Quando o chanceler Olaf Scholz da Alemanha iniciou a construção de uma nova fábrica de munições esta semana, ele comemorou uma medida que deverá permitir ao país restaurar o seu quase totalmente esgotado arsenal de projécteis de artilharia.

Mas apesar de ter retratado a iniciativa como mais uma resposta alemã à invasão da Ucrânia pela Rússia, que começou há dois anos neste mês, foi também um lembrete de quão lenta tem sido a reacção europeia. Passará um ano até que a nova fábrica seja capaz de produzir 50.000 cartuchos anualmente, com esperança de duplicar esse número em 2026.

Isso é demasiado pouco e demasiado tarde para ajudar a Ucrânia num momento de maior necessidade, e exactamente quando o próprio pacote de ajuda de Washington pode estar a falhar. E é indiscutivelmente tarde para a Europa como um todo, uma vez que os líderes alertam que o Presidente Vladimir V. Putin da Rússia, caso consiga tomar e manter pelo menos parte da Ucrânia, poderá tentar testar o compromisso da NATO em defender cada centímetro do seu território no próximos anos.

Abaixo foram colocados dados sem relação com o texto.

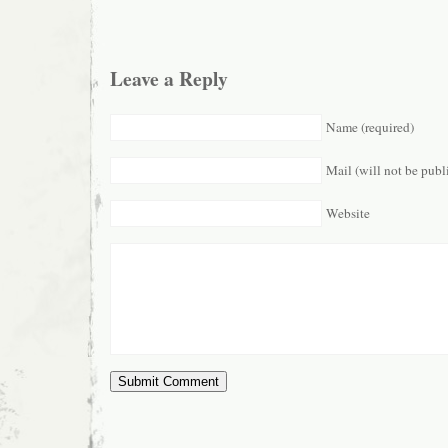
Leave a Reply
Name (required)
Mail (will not be publ
Website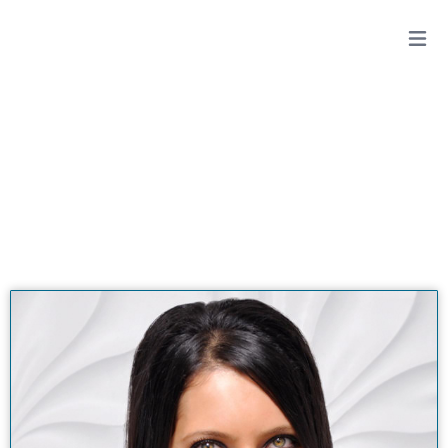
DIANA ZARDOUZ, DDS
View All Doctors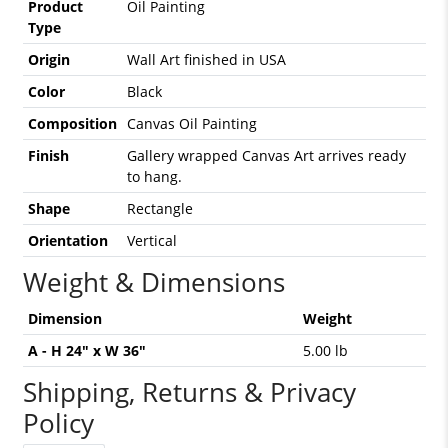
Product
Oil Painting
Type
Origin
Wall Art finished in USA
Color
Black
Composition
Canvas Oil Painting
Finish
Gallery wrapped Canvas Art arrives ready
to hang.
Shape
Rectangle
Orientation
Vertical
Weight & Dimensions
Dimension
Weight
A - H 24" x W 36"
5.00 lb
Shipping, Returns & Privacy
Policy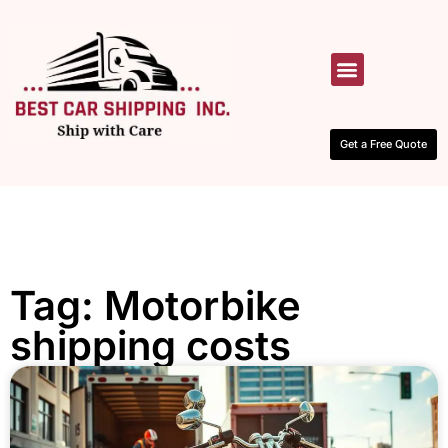
HOW IT WORKS
CONTACT US
Get a Free Quote
Tag: Motorbike
shipping costs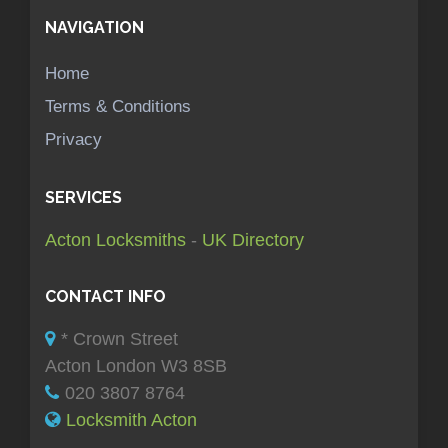
NAVIGATION
Home
Terms & Conditions
Privacy
SERVICES
Acton Locksmiths
-
UK Directory
CONTACT INFO
* Crown Street
Acton London W3 8SB
020 3807 8764
Locksmith Acton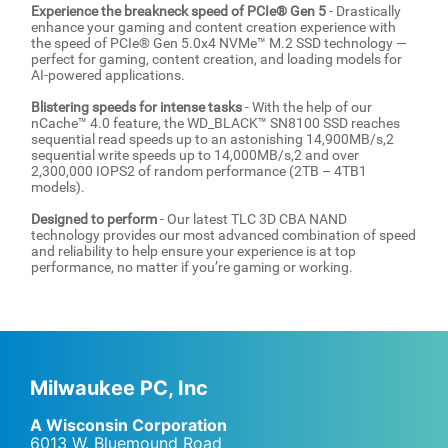
Experience the breakneck speed of PCIe® Gen 5
- Drastically
enhance your gaming and content creation experience with
the speed of PCIe® Gen 5.0x4 NVMe™ M.2 SSD technology —
perfect for gaming, content creation, and loading models for
AI-powered applications.
Blistering speeds for intense tasks
- With the help of our
nCache™ 4.0 feature, the WD_BLACK™ SN8100 SSD reaches
sequential read speeds up to an astonishing 14,900MB/s,2
sequential write speeds up to 14,000MB/s,2 and over
2,300,000 IOPS2 of random performance (2TB – 4TB1
models).
Designed to perform
- Our latest TLC 3D CBA NAND
technology provides our most advanced combination of speed
and reliability to help ensure your experience is at top
performance, no matter if you’re gaming or working.
Milwaukee PC, Inc
A Wisconsin Corporation
6013 W. Bluemound Road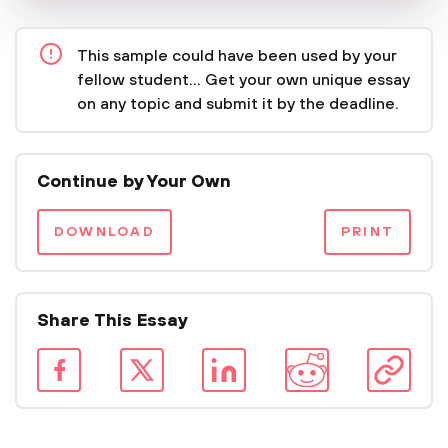
This sample could have been used by your
fellow student... Get your own unique essay
on any topic and submit it by the deadline.
Continue by Your Own
DOWNLOAD
PRINT
Share This Essay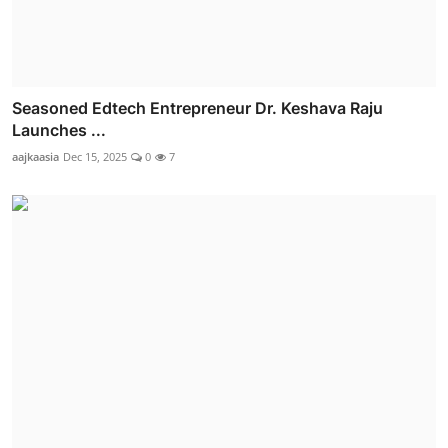
Seasoned Edtech Entrepreneur Dr. Keshava Raju
Launches ...
aajkaasia
Dec 15, 2025
0
7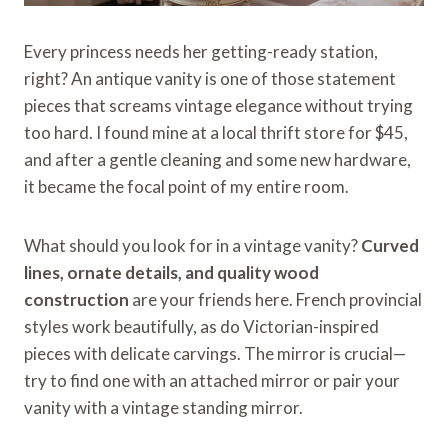
Every princess needs her getting-ready station,
right? An antique vanity is one of those statement
pieces that screams vintage elegance without trying
too hard. I found mine at a local thrift store for $45,
and after a gentle cleaning and some new hardware,
it became the focal point of my entire room.
What should you look for in a vintage vanity?
Curved
lines, ornate details, and quality wood
construction
are your friends here. French provincial
styles work beautifully, as do Victorian-inspired
pieces with delicate carvings. The mirror is crucial—
try to find one with an attached mirror or pair your
vanity with a vintage standing mirror.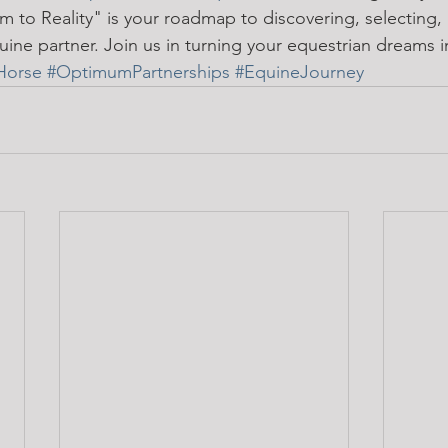
 to Reality" is your roadmap to discovering, selecting,
ine partner. Join us in turning your equestrian dreams in
Horse
#OptimumPartnerships
#EquineJourney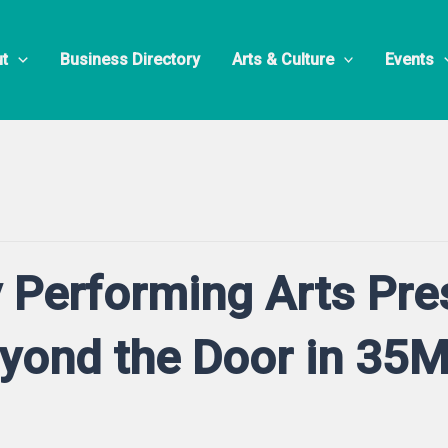
t
Business Directory
Arts & Culture
Events
 Performing Arts Pre
eyond the Door in 35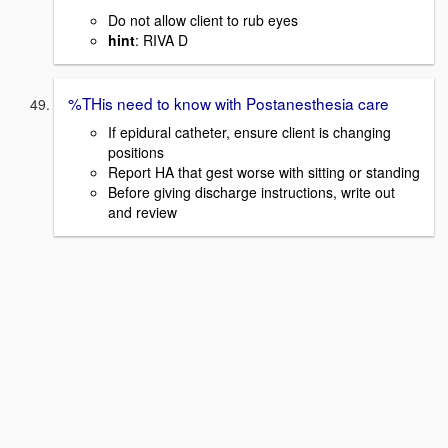
Do not allow client to rub eyes
hint
: RIVA D
%THis need to know with Postanesthesia care
If epidural catheter, ensure client is changing
positions
Report HA that gest worse with sitting or standing
Before giving discharge instructions, write out
and review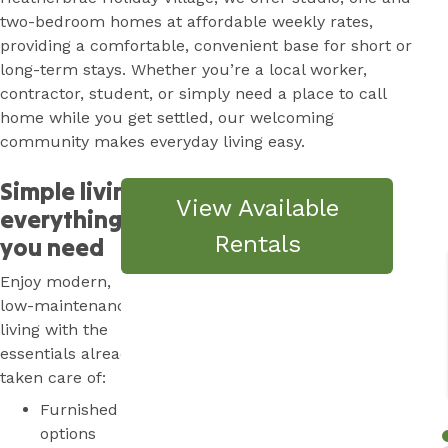
two-bedroom homes at affordable weekly rates,
providing a comfortable, convenient base for short or
long-term stays. Whether you’re a local worker,
contractor, student, or simply need a place to call
home while you get settled, our welcoming
community makes everyday living easy.
Simple living,
View Available
everything
Rentals
you need
Enjoy modern,
low-maintenance
living with the
essentials already
taken care of:
Furnished
options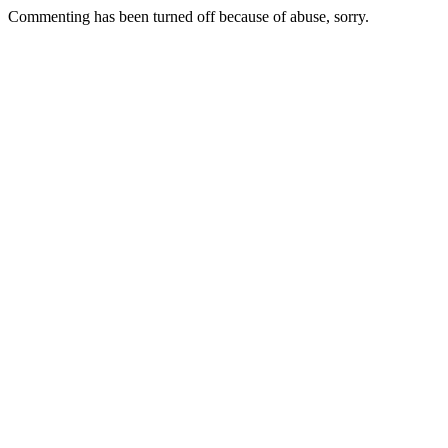
Commenting has been turned off because of abuse, sorry.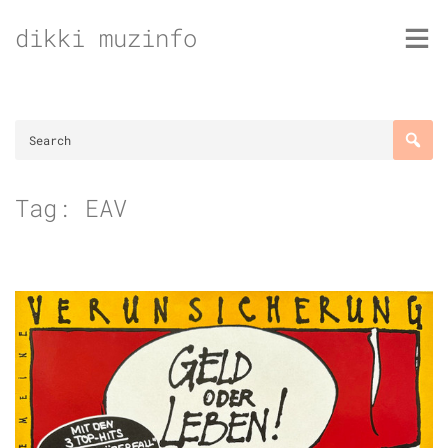
Skip
dikki muzinfo
to
content
Tag:
EAV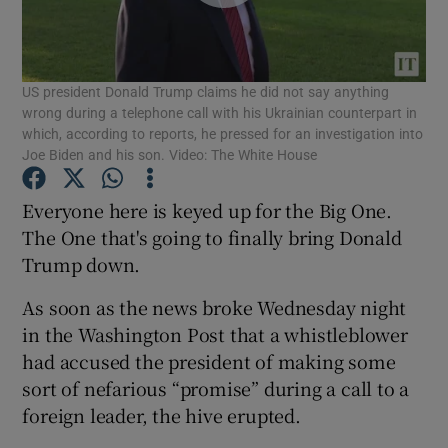
Show Podcasts sub sections
US president Donald Trump claims he did not say anything
wrong during a telephone call with his Ukrainian counterpart in
which, according to reports, he pressed for an investigation into
Joe Biden and his son. Video: The White House
Show Gaeilge sub sections
Everyone here is keyed up for the Big One.
The One that's going to finally bring Donald
Show History sub sections
Trump down.
As soon as the news broke Wednesday night
in the Washington Post that a whistleblower
had accused the president of making some
sort of nefarious “promise” during a call to a
 window
foreign leader, the hive erupted.
Show Sponsored sub sections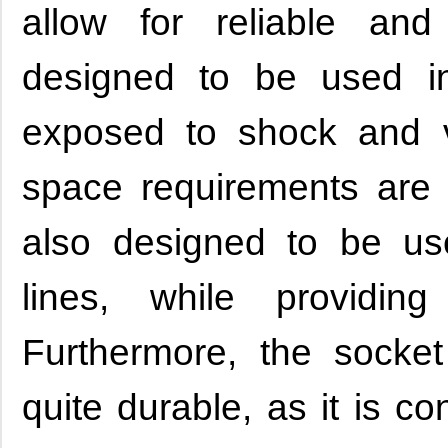
allow for reliable an
designed to be used in
exposed to shock and v
space requirements are pr
also designed to be us
lines, while providin
Furthermore, the socke
quite durable, as it is c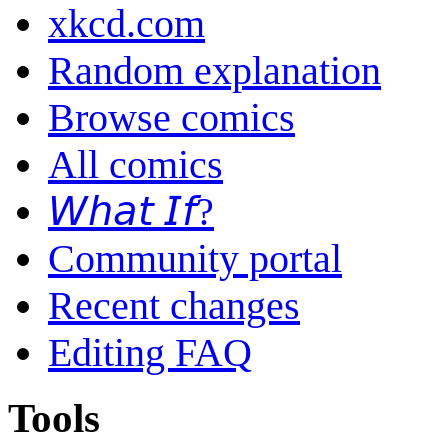
xkcd.com
Random explanation
Browse comics
All comics
𝘞𝘩𝘢𝘵 𝘐𝘧?
Community portal
Recent changes
Editing FAQ
Tools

Estas realidades, e novas dúvidas sobre a estratégia de longo prazo da Ucrânia, irão contribuir para os debates entre os seus aliados esta semana, primeiro entre os ministros da defesa da NATO reunidos em Bruxelas na quarta e quinta-feira, e depois na abertura da Conferência Anual de Segurança de Munique.

Na conferência do ano passado, discutiu-se se a Ucrânia estava à beira de um enorme sucesso e se poderia restaurar as fronteiras que existiam há dois anos. Este ano, espera-se que o presidente Volodymyr Zelensky compareça perante o grupo pela primeira vez desde que o seu país foi invadido.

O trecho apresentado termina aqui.